Does anyone know of a non-trivial algebraic structure satisfying these four identities?

Question

Does anyone know of a non-trivial (i.e. cardinality $\geq 2)$ algebraic structure $(X,+,-)$ satisfying the following identities?

1. $(x+a)-a=x$

2. $(x-a)+a=x$

3. $(x+y)+a = (x+a)+(y+a)$

4. $(x-y)+a = (x+a)-(y+a)$

Remark. The Abelian group of order $2$ doesn't satisfy the last two conditions.

Motivation. I think its cool that if $X$ is such an algebraic structure, then for every $a \in X$, the functions $$x \mapsto x+a, \qquad x \mapsto x-a$$

are automorphism of $X$. This mean that if $a \in X$ and $f \in \mathrm{Aut}(X)$, then $f+a \in \mathrm{Aut}(X)$ and $f-a \in \mathrm{Aut}(X).$

Answer 1

Instead of $+$ and $-$, let us use $\tilde{+}$ and $\tilde{-}$ as the algebraic operations we wish to invent.

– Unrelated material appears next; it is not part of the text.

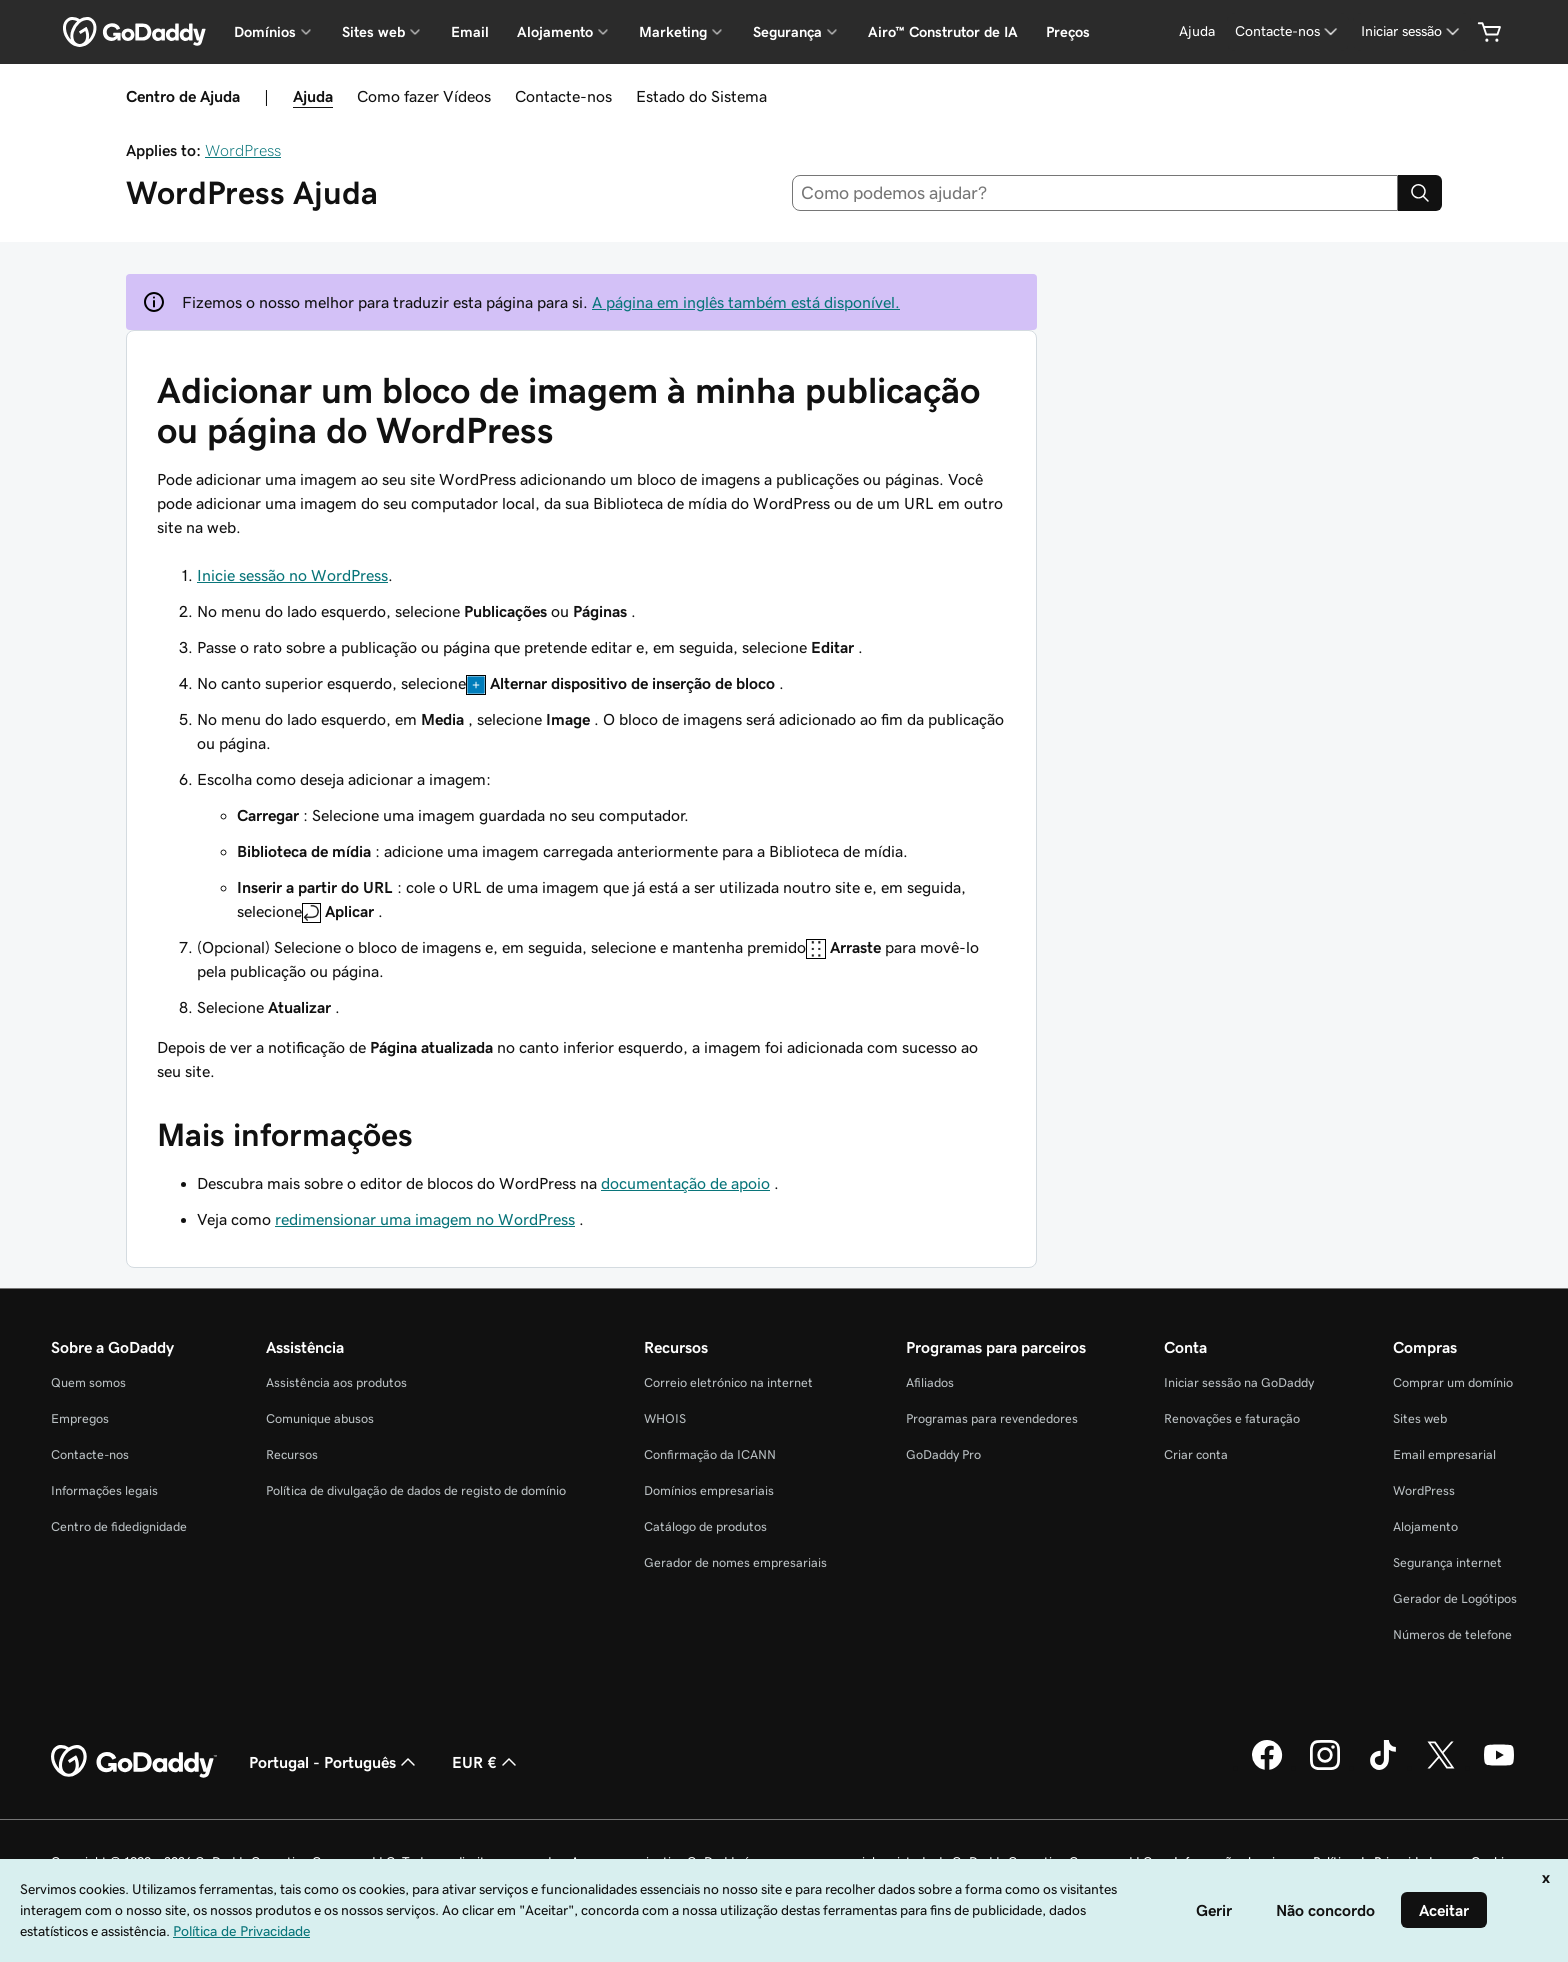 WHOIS (665, 1418)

Let $\mathcal{D} = \{\; a + b \epsilon : a, b \in \mathbb{R} \;\}$ be the the set of dual numbers over $\mathbb{R}$. i.e. the algebra extending $\mathbb{R}$ by adjoining one new element $\epsilon$ with the property $\epsilon^2 = 0$. Now define binary operations $\tilde{+}$ and $\tilde{-}$ on $\mathcal{D}$ by

$$\begin{align} ( a + b\epsilon)\;\tilde{+}\;(c + d\epsilon ) &\;\stackrel{def}{=} (a + b\epsilon) + (c + d\epsilon)\epsilon = a + (b + c)\epsilon\\ ( a + b\epsilon)\;\tilde{-}\; (c + d\epsilon ) &\;\stackrel{def}{=} (a + b\epsilon) - (c + d\epsilon)\epsilon = a + (b - c)\epsilon \end{align}$$

It is easy to check

1. $(x \;\tilde{+}\; a) \;\tilde{-}\; a = (x + a\epsilon) - a\epsilon = x$.
2. $(x \;\tilde{-}\; a) \;\tilde{+}\; a = (x - a\epsilon) + a\epsilon = x$.
3. $(x \;\tilde{+}\; y) \;\tilde{+}\; a = ( x + y\epsilon) + a\epsilon = ( x + a\epsilon ) + (y + a\epsilon)\epsilon = (x \;\tilde{+}\; a) \;\tilde{+}\; (y \;\tilde{+}\; a)$
4. $(x \;\tilde{-}\; y) \;\tilde{+}\; a = (x - y\epsilon) + a \epsilon = ( x + a\epsilon ) - ( y + a\epsilon)\epsilon = ( x \;\tilde{+}\; a ) \;\tilde{-}\; ( y \;\tilde{+} a )$

As a result, $( \mathcal{D}, \tilde{+}, \tilde{-} )$ is a non-trivial example for the algebra structure you are seeking.

Answer 2

Below I will demonstrate that, if $+$ is associative, then $x+a = x$ and $x-a = x$ for all $x$ and $a$. This is enough, I think, to qualify as a "trivial" algebraic structure, even though the underlying set can be as large as you like.

Beginning from (3):

\begin{align*} (x+y)+a &= (x+a) + (y+a)\\ (x+y)+a &= ((x+a)+y) + a & \text{by associativity}\\ x+y &= (x+a)+y & \text{by (1)}\\ x &= x+a & \text{by (1)} \end{align*}

Further, using (2) we find that $x = (x+a) - a = x - a$.

Answer 3

Well I get one stupid example where $X$ is any set and $+$ and $-$ act trivially. What I mean by trivially is:

$x+a=x-a=x$ for all $x, a \in X$. Which is clearly not interesting.

Answer 4

A structure with these properties is called an involuntary quandle, or kei. They arise as important algebraic invariants of knots. See here.